This repository contains Python code to train a recurrent Neural Network which tries to model the volatility of the daily returns of the SP500 index.
Download the repository content by clicking "Download ZIP" and unzipping to a folder on your machine.
Download a Python 3.x interpreter from here. Or to make sure all the neccesary modules are installed in one go, download and install the Anaconda module packages, which also comes with a Python 3 interpreter. The Anaconda package can be downloded here.
When Python (and the appropriate packages) are dowloaded. Simply type one of the following commands in your command prompt:
python train_GARCH.py
python train_RNN.py
python VaR_GARCH.py
python VaR_RNN.py
The first two scripts estimates the GARCH(1,1)-model and the Jordan Neural network with 5 hidden layers on the SP500 daily returns and saves the output in a JSON-file, named GARCH_est_.json, for the ARCH model and Jordan_est_.json for the Neural Network model.

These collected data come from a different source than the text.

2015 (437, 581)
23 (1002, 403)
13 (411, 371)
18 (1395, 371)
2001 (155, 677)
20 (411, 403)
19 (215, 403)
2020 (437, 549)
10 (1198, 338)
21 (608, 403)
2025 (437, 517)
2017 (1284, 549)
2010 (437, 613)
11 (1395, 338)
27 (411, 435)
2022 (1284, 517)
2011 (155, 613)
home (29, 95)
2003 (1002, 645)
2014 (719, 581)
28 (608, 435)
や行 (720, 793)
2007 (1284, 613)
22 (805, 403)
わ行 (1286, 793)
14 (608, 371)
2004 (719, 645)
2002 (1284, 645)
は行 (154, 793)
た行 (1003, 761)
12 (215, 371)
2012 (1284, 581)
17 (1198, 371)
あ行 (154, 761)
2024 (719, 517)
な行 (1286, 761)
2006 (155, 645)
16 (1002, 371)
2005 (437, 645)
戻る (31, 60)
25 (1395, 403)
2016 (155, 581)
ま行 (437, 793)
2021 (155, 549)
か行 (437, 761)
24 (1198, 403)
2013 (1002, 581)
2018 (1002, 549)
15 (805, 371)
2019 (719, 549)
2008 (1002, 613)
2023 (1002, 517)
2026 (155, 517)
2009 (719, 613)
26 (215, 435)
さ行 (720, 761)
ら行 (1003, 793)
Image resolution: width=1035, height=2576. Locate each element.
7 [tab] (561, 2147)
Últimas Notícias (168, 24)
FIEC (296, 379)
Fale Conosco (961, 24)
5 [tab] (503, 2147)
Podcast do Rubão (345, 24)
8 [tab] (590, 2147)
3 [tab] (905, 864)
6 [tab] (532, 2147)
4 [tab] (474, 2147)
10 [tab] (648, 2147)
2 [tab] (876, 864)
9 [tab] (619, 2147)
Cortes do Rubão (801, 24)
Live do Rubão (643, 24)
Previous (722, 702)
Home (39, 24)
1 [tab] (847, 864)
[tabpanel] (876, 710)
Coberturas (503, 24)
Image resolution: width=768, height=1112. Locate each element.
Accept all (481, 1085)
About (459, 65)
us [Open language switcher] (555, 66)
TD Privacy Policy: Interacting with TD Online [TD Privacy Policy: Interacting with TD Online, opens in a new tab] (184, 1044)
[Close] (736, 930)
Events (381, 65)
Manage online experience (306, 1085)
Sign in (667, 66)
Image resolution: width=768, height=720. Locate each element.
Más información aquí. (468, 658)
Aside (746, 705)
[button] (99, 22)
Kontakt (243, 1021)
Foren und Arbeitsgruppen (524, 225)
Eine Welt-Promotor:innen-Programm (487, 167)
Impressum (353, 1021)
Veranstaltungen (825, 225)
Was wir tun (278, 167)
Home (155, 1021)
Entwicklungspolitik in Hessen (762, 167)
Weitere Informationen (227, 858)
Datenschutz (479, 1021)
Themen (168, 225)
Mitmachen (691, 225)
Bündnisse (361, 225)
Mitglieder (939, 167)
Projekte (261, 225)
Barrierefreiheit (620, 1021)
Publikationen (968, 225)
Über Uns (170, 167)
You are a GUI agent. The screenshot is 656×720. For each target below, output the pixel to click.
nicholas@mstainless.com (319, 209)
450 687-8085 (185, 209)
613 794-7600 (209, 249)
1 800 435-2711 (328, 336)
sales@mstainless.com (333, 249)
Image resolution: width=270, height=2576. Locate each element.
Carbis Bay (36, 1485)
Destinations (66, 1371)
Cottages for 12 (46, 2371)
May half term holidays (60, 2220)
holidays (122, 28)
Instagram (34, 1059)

The two scripts: VaR_GARCH and VaR_RNN produces some VaR plots which are saved in your_folder/plots.
The data come from Yahoo fianance https://finance.yahoo.com/q?s=^GSPC and is located in a CSV file in the data-folder.
This code was made for a University paper. A draft version of the paper in PDF can also be found in the repository, named RNN_GARCH_paper.pdf.